E tra i rimbrotti dovuti e la bella sensazione di una giornata soleggiata e fresca, come tradizione dei castelli romani, Giuliano Figueras si è preso una parte di storia di questa corsa: si è preso la 72a edizione del Giro del Lazio. A 4 km all'arrivo, Cunego in gruppo a fare da spauracchio, Giordani appena ripreso da un superlativo Commesso e un generosissimo Visconti (che lavorava per Celestino, ancora piazzato), parte il napoletano e fa il vuoto. Sette secondi che diventano dieci. Dieci secondi che diventano quindici all'ultimo chilometro. È solo Giuliano, nessuno lo insegue su quel bel drittone (De Gregori ci perdonerà la concessione).

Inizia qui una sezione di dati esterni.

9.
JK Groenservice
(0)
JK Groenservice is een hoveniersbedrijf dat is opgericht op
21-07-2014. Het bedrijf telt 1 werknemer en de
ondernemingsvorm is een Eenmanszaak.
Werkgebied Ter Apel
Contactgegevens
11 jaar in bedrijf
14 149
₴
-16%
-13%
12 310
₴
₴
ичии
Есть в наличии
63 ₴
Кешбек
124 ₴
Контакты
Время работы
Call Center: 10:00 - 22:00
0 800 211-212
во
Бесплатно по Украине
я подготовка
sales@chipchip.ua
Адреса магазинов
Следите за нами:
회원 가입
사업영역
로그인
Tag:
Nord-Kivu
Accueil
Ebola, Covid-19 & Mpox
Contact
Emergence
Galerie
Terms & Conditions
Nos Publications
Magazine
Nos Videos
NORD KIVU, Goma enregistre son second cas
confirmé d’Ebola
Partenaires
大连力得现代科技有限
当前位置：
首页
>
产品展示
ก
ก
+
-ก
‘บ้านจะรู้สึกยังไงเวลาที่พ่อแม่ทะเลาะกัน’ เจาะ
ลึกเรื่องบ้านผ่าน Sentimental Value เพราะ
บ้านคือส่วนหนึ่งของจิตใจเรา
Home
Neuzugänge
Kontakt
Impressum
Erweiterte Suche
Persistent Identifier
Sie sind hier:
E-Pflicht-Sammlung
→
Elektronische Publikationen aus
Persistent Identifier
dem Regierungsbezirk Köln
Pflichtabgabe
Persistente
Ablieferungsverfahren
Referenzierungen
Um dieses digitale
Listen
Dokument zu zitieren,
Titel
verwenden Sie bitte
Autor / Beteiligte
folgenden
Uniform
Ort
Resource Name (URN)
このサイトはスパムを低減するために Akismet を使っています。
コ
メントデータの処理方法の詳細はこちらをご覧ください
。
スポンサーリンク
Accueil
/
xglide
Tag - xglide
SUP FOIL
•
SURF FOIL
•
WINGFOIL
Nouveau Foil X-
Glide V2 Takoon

Completa l'opera iniziata al Brixia Tour, e lo fa da bravissimo corridore qual è.
Ed ottima anche la Lampre, che è riuscita ad ottenere bottino pieno da una situazione che era diventata piuttosto intricata: non tanto per la presenza di Mazzanti e Sella per la Ceramica Panaria, né per la coppia Garzelli-Paolini in casa Liquigas, ma quanto per la massiccia macchia giallo-bianco-blu proveniente dai cinque Naturino davanti (Agnoli, Gasperoni, Ratti, Giordani e Gentili). Anche la squadra di Santoni ha giocato bene le sue carte, provando l'attacco da media distanza con l'autoctono Giordani: come nel 2002, però, ultimi chilometri fatali all'atleta romano, ripreso e staccato. È mancata poi la gamba agli altri quattro portacolori del team marchigiano per il contrattacco, ma non è ovviamente uno sbaglio tattico, quello, anche perché Figueras non ha aspettato molto a partire ed il suo scatto ha fatto male.
Ci ha provato Anzà a riprendere Giuliano, ma Cunego gli si è subito incollato la ruota a mo' di stopper. Ed il viso di Damiano nel finale, sul podio, è stato davvero sintomatico: Figueras ha detto che il veronese gli ha fatto i complimenti dopo il traguardo, ed è ovvio e giusto, però il viso di Cunego diceva che lui, oggi, voleva vincere. Ed è stato bello vederlo. Bello vederlo motivato, anche un po' incazzato col destino se vogliamo, bello vederlo saltare su quei pedali ed andarsi a prendere il secondo posto con una bici di vantaggio su Sella ed almeno due su Bossoni (quinto a Camaiore, quarto a Rocca Priora: a quando il podio?), e con Garzelli, Celestino ed Anzà a chiudere il gruppetto dei primi inseguitori.
Bello perché un campione che ci tiene a vincere, quando sta bene, accarezza il cuore. Bello perché denota combattività e voglia. Certo, magari qualcuno potrebbe travisare e pensare che, in fondo, sia un po' ingiusto nei confronti di Figueras. Ma no che non lo è, e lo sa lo stesso napoletano. Il ciclista in fondo è un individualista, un egocentrico: lo sanno anche Cucinotta e Dyudya che, dopo un quarto d'ora e più dall'arrivo del campano in maglia blu-fucsia, si son presi la loro ennesima razione d'applausi, dopo quelli guadagnati con la fuga. Applausi, già, dal primo all'ultimo.
Però oggi è stato bello soprattutto vedere sorridere Figueras sul podio col pollice in alto: «Ciclisticamente parlando - sottolinea - oggi sono rinato». E allora fuori il fiocco blu.